Cohen’s d effect sizes indicated large effects (d>0.8) for jitter, shimmer, and F0 range in Parkinson’s and ALS groups, moderate effects (d=0.5-0.8) for MFCC changes in Alzheimer's and stroke, and small to moderate effects for speaking rate and formants in other disorders.

Deep learning model performance

Separate deep learning models were trained for each speaking style to classify neurological disorders based on acoustic features.

Table 2: Deep learning model performance metrics by speaking style

Speaking Style

Accuracy

Precision

Recall

F1 Score

Question

85.2

0.84

0.83

0.83

Excited

82.7

0.81

0.80

0.80

Angry

87.9

0.86

0.88

0.87

Happy

83.5

0.82

0.81

0.81

According to Table 2, the Angry style model achieved the highest classification accuracy (87.9%), suggesting that speech produced with an angry tone reveals more distinctive acoustic markers of neurological disorders. The question style model also performed strongly, while excited and happy styles showed slightly lower but still robust performance.

Feature importance and interpretation

Using SHAP values and permutation importance, we identified the most influential acoustic features contributing to model predictions.

Notably, prosodic features such as mean fundamental frequency and speaking rate consistently ranked highest across all speaking styles, underscoring their sensitivity to neurological impairment. Voice quality parameters like jitter and shimmer were also critical, reflecting the vocal instability common in many neurological disorders (Table 3).

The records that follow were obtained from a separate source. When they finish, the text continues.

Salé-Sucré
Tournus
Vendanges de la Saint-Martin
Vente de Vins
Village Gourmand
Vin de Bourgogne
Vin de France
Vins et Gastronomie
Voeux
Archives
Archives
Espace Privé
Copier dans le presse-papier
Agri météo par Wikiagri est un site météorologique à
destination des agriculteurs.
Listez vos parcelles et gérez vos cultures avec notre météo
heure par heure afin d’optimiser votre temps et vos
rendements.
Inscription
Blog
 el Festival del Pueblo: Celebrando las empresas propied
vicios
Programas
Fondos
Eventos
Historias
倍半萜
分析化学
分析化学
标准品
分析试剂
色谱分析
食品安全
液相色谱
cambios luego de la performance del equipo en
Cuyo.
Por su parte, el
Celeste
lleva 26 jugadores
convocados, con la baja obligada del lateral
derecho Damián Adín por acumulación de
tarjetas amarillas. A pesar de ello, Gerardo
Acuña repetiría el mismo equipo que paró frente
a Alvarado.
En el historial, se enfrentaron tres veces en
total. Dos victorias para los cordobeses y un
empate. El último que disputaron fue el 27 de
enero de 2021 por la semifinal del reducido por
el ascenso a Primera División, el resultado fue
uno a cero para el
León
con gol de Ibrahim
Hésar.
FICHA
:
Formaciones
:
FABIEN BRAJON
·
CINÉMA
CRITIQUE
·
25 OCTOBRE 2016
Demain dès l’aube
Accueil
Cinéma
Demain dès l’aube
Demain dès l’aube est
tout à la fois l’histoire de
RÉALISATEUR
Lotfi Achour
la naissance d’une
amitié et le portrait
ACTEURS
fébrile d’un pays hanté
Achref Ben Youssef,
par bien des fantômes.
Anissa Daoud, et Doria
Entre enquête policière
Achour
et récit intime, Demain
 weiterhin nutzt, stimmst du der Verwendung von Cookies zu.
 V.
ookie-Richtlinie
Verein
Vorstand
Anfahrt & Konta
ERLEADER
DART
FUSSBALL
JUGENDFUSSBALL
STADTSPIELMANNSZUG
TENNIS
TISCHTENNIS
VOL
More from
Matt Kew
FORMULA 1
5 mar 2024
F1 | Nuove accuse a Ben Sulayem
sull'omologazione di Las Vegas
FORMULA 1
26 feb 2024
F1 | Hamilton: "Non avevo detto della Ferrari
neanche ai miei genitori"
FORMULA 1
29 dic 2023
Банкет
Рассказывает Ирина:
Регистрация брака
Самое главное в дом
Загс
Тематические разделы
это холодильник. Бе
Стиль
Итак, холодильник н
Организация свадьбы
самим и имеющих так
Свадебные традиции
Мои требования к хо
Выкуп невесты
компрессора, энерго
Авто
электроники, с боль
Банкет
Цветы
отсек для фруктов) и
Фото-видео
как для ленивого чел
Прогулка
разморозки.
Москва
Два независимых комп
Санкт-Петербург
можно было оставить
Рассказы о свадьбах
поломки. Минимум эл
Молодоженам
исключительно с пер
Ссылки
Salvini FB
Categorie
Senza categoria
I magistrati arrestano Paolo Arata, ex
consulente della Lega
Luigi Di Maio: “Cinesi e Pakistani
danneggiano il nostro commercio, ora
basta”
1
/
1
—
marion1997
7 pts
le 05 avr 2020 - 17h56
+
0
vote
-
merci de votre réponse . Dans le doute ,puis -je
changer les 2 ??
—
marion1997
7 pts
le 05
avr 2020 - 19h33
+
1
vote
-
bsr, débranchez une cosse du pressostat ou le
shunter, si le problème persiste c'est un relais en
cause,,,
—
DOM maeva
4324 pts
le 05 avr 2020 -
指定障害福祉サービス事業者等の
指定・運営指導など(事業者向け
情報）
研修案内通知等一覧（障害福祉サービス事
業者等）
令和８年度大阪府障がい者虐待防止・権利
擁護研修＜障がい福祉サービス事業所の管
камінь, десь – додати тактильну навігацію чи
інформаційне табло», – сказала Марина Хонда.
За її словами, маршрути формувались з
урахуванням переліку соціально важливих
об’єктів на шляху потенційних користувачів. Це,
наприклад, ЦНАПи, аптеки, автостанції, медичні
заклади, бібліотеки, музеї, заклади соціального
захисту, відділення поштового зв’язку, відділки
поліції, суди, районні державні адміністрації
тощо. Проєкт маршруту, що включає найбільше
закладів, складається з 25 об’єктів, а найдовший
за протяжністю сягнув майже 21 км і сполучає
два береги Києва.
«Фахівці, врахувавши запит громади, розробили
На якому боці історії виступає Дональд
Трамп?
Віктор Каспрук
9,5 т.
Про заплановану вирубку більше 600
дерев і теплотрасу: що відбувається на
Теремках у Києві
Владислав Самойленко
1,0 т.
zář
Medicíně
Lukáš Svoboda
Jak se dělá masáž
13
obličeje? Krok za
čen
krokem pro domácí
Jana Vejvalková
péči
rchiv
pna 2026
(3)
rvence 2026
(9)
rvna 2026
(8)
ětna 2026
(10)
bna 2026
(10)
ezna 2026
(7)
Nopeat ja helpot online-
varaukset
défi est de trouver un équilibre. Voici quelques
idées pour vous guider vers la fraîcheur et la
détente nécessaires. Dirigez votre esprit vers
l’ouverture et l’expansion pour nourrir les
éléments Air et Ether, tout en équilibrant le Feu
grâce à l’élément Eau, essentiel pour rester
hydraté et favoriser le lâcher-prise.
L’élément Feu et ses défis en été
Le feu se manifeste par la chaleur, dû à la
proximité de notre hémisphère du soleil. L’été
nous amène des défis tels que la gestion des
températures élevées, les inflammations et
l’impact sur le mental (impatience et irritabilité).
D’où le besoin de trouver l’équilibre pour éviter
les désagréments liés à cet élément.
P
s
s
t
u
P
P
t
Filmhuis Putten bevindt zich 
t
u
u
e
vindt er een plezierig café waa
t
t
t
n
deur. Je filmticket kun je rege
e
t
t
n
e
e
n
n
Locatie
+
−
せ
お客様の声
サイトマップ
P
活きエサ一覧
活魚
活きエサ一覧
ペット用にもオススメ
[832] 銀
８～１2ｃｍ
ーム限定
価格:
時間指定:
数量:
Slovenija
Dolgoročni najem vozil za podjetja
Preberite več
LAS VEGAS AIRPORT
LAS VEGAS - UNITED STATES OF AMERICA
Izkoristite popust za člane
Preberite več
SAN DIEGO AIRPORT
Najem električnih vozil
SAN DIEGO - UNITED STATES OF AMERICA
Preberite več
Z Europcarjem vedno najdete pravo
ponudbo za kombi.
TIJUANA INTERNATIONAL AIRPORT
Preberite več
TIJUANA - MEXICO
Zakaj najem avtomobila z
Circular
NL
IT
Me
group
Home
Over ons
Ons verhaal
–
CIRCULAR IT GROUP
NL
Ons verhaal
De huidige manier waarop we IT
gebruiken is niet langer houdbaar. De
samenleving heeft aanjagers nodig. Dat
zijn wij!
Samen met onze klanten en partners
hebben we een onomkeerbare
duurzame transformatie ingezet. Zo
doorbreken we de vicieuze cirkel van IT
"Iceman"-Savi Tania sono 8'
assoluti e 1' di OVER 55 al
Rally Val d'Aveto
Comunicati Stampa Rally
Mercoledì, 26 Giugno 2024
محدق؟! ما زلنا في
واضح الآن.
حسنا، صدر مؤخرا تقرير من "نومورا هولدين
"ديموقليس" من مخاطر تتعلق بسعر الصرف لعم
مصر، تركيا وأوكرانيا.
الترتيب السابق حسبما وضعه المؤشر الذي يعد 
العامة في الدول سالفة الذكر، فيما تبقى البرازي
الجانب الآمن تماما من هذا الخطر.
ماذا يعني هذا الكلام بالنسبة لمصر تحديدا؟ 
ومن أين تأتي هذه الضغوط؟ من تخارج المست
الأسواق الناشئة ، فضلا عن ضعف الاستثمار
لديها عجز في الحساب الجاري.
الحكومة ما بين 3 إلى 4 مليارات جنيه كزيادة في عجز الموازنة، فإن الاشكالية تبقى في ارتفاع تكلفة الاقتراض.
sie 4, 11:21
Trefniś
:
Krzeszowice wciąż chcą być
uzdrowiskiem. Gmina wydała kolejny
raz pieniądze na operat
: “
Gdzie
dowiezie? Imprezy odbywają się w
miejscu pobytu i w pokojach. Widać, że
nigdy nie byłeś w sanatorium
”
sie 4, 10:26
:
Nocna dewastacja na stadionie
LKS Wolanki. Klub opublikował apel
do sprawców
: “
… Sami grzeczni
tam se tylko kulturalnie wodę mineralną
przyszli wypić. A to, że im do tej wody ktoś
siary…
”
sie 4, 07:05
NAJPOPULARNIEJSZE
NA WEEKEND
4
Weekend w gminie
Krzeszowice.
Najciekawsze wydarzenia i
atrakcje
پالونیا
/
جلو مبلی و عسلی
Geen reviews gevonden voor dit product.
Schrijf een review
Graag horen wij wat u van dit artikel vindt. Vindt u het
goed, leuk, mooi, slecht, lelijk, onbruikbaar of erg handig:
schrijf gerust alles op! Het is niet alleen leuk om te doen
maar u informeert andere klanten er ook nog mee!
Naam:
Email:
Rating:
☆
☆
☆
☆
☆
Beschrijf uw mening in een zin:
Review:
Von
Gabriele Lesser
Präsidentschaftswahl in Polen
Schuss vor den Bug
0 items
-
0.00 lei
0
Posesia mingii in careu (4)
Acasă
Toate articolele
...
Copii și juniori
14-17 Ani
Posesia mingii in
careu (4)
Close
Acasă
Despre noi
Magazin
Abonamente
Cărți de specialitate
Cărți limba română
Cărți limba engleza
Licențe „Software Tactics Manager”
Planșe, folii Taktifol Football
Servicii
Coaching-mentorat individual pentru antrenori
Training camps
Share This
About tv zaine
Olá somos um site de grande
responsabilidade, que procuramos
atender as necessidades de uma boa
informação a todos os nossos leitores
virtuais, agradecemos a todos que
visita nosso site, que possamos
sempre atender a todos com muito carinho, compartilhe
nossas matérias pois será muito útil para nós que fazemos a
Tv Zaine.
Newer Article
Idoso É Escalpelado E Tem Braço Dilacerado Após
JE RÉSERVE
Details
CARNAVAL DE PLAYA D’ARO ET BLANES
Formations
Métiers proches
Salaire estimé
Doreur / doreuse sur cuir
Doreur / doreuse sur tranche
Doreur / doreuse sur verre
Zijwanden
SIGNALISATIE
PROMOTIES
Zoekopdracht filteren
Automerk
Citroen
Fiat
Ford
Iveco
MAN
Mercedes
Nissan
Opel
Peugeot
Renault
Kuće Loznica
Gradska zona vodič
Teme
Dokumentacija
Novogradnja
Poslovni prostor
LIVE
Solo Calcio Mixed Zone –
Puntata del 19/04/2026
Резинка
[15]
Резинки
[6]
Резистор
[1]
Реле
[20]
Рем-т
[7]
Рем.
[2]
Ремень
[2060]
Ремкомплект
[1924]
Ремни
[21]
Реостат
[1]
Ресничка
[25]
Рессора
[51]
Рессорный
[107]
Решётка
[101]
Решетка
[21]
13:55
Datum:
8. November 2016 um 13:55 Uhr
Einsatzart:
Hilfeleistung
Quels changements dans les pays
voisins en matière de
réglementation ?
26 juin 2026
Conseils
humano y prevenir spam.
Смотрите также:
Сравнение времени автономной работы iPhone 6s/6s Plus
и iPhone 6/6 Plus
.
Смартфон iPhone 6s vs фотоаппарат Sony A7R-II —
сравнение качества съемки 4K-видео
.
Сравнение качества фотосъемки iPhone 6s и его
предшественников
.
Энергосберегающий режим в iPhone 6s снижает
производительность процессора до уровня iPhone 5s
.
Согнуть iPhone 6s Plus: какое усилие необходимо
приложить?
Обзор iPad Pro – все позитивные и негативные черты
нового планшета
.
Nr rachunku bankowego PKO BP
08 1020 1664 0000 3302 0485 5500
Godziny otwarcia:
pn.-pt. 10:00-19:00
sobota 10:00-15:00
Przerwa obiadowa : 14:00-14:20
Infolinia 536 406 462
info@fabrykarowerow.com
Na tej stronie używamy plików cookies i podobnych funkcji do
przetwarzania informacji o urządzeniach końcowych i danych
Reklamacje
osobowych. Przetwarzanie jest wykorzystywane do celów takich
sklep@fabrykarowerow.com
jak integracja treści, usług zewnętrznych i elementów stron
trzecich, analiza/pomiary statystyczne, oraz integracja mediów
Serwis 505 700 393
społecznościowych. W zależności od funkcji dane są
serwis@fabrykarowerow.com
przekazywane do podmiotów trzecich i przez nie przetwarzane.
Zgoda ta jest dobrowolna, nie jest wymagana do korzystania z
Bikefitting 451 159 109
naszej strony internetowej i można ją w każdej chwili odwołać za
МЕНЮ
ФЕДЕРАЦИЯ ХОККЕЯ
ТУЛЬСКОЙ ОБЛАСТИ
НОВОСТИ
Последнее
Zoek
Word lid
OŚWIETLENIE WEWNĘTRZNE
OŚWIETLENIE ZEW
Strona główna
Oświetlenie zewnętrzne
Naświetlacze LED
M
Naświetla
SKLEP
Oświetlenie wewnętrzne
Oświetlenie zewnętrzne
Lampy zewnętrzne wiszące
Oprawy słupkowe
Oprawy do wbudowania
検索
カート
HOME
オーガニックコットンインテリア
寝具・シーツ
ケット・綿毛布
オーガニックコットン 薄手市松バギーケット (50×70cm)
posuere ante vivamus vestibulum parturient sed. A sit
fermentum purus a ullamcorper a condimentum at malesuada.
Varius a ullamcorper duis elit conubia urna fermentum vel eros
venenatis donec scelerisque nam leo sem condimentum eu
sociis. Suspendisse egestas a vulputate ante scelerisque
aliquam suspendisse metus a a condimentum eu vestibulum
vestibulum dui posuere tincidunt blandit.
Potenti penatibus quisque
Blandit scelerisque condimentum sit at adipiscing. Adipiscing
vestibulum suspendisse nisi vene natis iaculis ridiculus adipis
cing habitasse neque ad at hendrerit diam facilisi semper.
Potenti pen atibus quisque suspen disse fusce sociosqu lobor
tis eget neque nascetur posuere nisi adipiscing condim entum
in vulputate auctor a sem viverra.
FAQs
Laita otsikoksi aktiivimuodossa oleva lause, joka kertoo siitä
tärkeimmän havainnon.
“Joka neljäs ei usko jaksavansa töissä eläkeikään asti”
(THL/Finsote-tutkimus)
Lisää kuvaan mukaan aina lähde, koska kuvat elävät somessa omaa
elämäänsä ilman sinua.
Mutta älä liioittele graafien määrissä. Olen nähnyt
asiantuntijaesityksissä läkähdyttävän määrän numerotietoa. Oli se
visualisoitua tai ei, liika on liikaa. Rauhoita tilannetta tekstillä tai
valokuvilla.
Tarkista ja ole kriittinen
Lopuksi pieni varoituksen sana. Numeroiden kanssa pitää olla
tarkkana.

Table 3: Summary of top acoustic features influencing classification

Feature Category

Top Features Identified

Importance Rank (Average)

Prosodic

Mean F0, F0 range, Speaking rate

1

Voice Quality

Jitter, Shimmer, Harmonics-to-Noise Ratio (HNR)

2

Spectral

MFCC 1, MFCC 3, Spectral centroid

3

Formant

F2 frequency, F1 bandwidth

4

Temporal

Pause duration, Voice Onset Time

5

Disorder-specific acoustic profiles

Our models and feature analyses allowed us to delineate disorder-specific acoustic profiles:

·         Parkinson's disease: Characterized by reduced mean F0, increased jitter and shimmer, and decreased speaking rate, particularly evident in angry and question styles.

·         Alzheimer's disease: Marked by altered MFCC patterns and increased pause durations, reflecting cognitive-linguistic impairments impacting speech fluency.

·         Multiple sclerosis: Showed slowed articulation rate and increased voice breaks, especially in excited and happy styles.

·         Stroke: Exhibited significant formant frequency shifts and reduced spectral centroid values, indicating articulatory deficits.

·         ALS: Presented with extreme voice quality degradation (high jitter/shimmer) and reduced F0 range.

Correlations with disease severity

Spearman correlation analyses revealed significant associations between acoustic features and disease severity scores (e.g., UPDRS for Parkinson’s, EDSS for MS):

·         Negative correlations between mean F0 and Parkinson’s severity (r= -0.62, p<0.001)

·         Positive correlations between jitter and ALS severity (r= 0.58, p<0.001)

·         Increased pause duration correlated with Alzheimer's severity (r=0.54, p<0.01)

These findings support the potential of acoustic features as biomarkers for monitoring disease progression.

Cross-style comparisons

Comparing models and features across speaking styles revealed:

·         The angry style elicited the most pronounced acoustic differences and highest classification accuracy.

·         The question style also performed well, possibly due to its natural prosodic variability.

·         Excited and happy styles showed more subtle differences but still contributed valuable information.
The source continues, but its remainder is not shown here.